J’ai recours à ces registres, mais j’en utilise également d’autres qui me sont plus spécifiques. De nombreux artistes contemporains font, si je puis dire, leur propre cuisine, et c’est mon cas. En particulier, je peins souvent en deux temps. Je commence la peinture à l’envers, en me situant, en quelque sorte à l’arrière de la future toile pas encore tendue. Cela me permet de peindre en débutant par le premier plan. Puis, je peins par-dessus ce qui sera derrière et finis par le fond qui recouvre tout.
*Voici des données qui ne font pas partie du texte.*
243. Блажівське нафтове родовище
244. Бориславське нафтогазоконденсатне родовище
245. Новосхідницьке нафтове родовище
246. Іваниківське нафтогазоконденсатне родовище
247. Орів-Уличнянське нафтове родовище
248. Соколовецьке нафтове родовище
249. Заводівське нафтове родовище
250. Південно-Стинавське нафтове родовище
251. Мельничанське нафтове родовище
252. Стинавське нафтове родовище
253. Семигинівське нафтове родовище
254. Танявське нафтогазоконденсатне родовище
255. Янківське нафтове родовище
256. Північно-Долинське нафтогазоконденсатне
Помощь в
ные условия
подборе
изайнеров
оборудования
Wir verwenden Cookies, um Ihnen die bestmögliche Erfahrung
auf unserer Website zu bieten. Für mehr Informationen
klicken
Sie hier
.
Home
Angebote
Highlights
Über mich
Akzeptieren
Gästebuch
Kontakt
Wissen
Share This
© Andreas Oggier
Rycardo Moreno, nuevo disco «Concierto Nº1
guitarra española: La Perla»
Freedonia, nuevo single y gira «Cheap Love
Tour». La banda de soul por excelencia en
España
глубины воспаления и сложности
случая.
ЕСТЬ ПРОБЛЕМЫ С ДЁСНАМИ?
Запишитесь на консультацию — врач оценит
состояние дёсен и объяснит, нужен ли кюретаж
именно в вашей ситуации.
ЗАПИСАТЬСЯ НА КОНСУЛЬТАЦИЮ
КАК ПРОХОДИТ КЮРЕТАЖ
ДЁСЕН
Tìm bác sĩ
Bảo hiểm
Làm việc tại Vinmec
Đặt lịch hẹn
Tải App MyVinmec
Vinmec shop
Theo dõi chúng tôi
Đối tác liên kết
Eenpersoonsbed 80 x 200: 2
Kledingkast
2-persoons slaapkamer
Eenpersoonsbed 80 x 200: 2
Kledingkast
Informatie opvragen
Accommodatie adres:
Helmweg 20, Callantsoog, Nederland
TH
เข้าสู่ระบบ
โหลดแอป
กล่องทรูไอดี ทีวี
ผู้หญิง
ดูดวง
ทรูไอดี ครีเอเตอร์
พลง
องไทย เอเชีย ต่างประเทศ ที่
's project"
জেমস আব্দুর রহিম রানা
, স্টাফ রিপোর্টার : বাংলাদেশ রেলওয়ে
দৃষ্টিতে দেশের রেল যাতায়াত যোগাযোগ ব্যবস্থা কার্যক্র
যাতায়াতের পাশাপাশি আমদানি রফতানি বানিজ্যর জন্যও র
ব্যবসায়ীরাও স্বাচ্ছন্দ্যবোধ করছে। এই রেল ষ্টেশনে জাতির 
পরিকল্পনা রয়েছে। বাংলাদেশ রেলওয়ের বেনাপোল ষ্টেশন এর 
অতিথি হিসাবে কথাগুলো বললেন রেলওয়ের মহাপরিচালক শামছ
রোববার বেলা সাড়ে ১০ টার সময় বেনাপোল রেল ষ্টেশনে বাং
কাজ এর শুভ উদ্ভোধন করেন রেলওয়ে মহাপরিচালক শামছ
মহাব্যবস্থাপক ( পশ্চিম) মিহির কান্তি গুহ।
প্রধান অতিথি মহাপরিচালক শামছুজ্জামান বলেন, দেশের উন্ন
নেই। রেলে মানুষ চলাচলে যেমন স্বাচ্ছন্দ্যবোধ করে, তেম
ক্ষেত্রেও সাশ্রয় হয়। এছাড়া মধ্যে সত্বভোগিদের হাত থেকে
Dans un second temps, je la retourne complètement et je reprends un peu tout, en précisant et nuançant. Cette habitude de travailler en deux temps me vient de l’eau-forte. Cela me permet de produire plus de hasards dans ma peinture, tout en les fondant dans une certaine unité.

La picturalité, qu’il s’agisse de composition ou de textures, a pour moi une grande importance, car elle communique au tableau une sorte de musique des formes, un lyrisme propre. C’est l’équivalent de la scansion en poésie. Les sujets auxquels un peintre peut s’intéresser ne diffèrent en rien de ceux qui mobilisent un auteur de romans, de films, de chansons et même un photographe : c’est, pour le dire vite, le monde et la vie humaine. Ce qu’il y a de spécifique à la peinture, c’est la façon dont ces sujets se conjuguent à une picturalité.